Top of Dataset excerpts

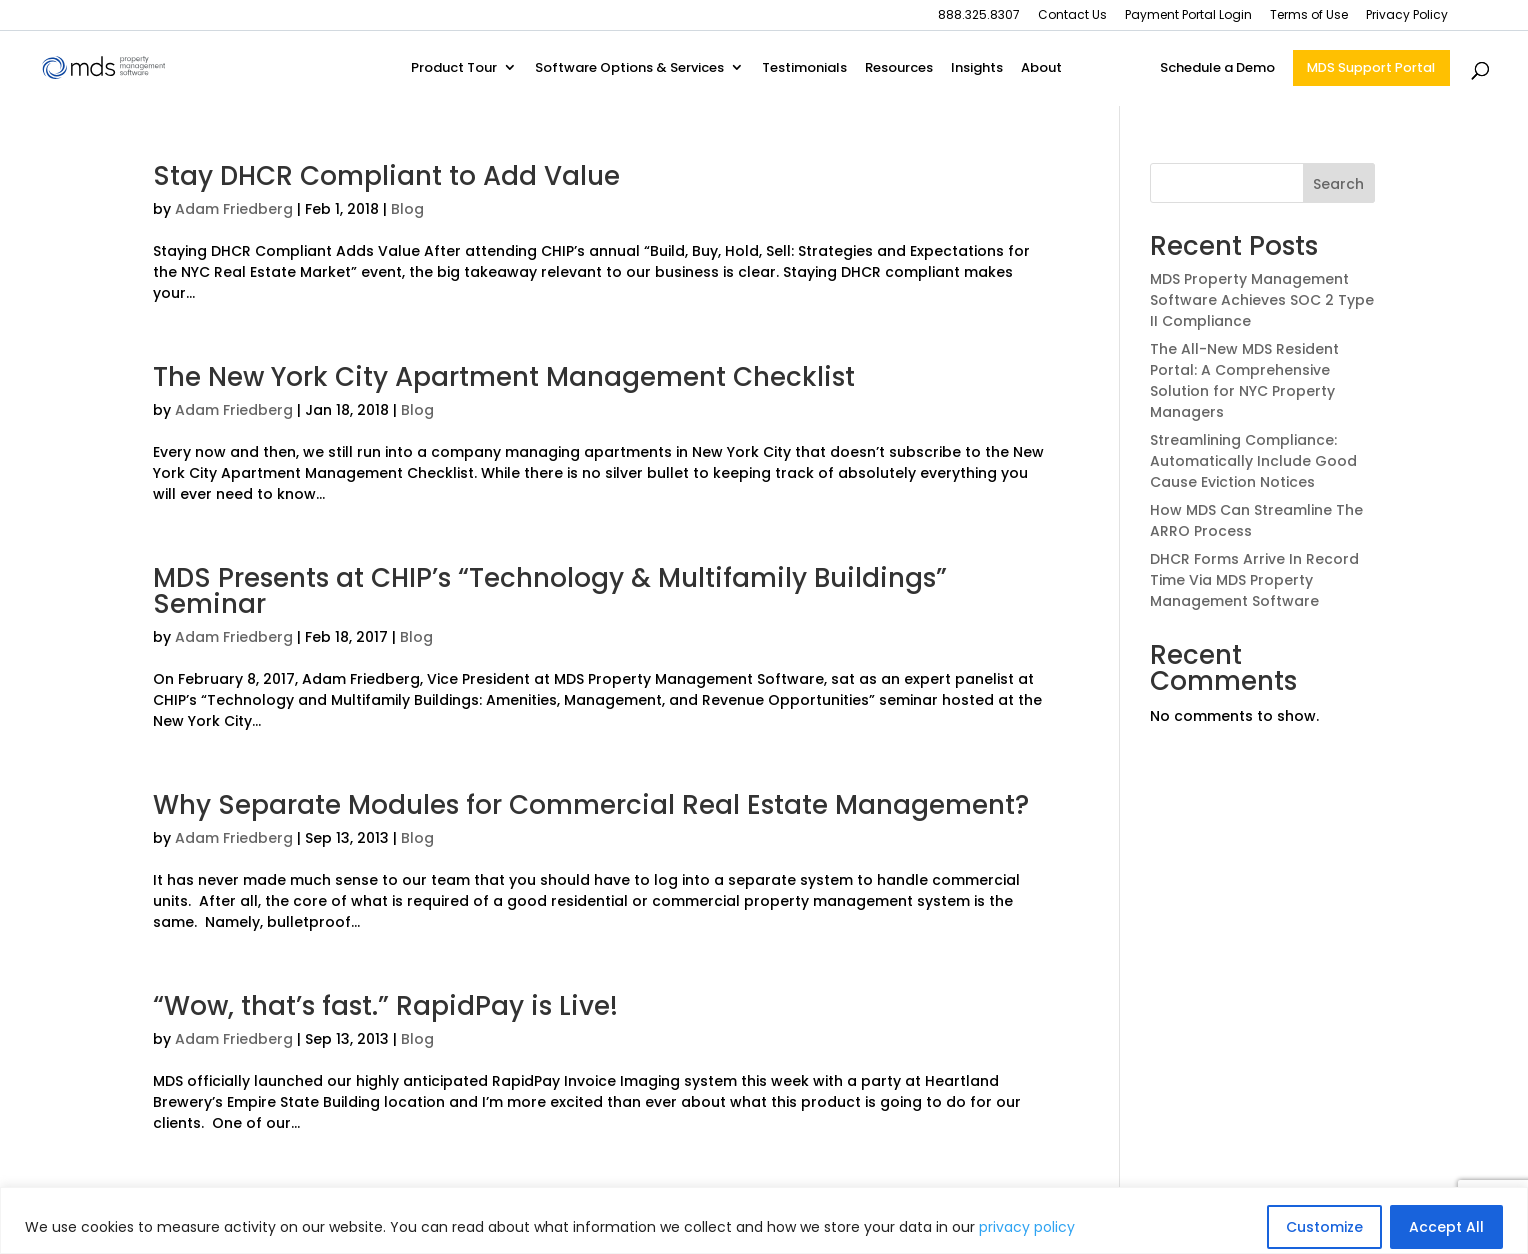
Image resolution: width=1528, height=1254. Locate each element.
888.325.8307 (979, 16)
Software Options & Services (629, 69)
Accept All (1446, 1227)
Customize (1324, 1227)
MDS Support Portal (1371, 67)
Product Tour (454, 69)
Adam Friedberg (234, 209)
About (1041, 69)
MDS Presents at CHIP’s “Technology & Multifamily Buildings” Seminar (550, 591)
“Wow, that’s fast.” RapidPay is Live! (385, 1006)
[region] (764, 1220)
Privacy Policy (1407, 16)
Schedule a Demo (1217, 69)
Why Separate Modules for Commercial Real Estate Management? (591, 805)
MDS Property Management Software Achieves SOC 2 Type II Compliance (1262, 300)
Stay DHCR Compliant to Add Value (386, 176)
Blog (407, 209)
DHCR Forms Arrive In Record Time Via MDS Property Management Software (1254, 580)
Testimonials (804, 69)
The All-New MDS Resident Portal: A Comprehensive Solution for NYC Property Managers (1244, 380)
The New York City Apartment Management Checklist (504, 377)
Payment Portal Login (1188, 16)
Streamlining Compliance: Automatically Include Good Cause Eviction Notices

Bottom of Dataset excerpts

What you are asked to do :: Write the records above out again exactly, but not the pictures.

Response to this exercise ::
Image resolution: width=1528, height=1254. Locate each element.
888.325.8307 (979, 16)
Software Options & Services (629, 69)
Accept All (1446, 1227)
Customize (1324, 1227)
MDS Support Portal (1371, 67)
Product Tour (454, 69)
Adam Friedberg (234, 209)
About (1041, 69)
MDS Presents at CHIP’s “Technology & Multifamily Buildings” Seminar (550, 591)
“Wow, that’s fast.” RapidPay is Live! (385, 1006)
[region] (764, 1220)
Privacy Policy (1407, 16)
Schedule a Demo (1217, 69)
Why Separate Modules for Commercial Real Estate Management? (591, 805)
MDS Property Management Software Achieves SOC 2 Type II Compliance (1262, 300)
Stay DHCR Compliant to Add Value (386, 176)
Blog (407, 209)
DHCR Forms Arrive In Record Time Via MDS Property Management Software (1254, 580)
Testimonials (804, 69)
The All-New MDS Resident Portal: A Comprehensive Solution for NYC Property Managers (1244, 380)
The New York City Apartment Management Checklist (504, 377)
Payment Portal Login (1188, 16)
Streamlining Compliance: Automatically Include Good Cause Eviction Notices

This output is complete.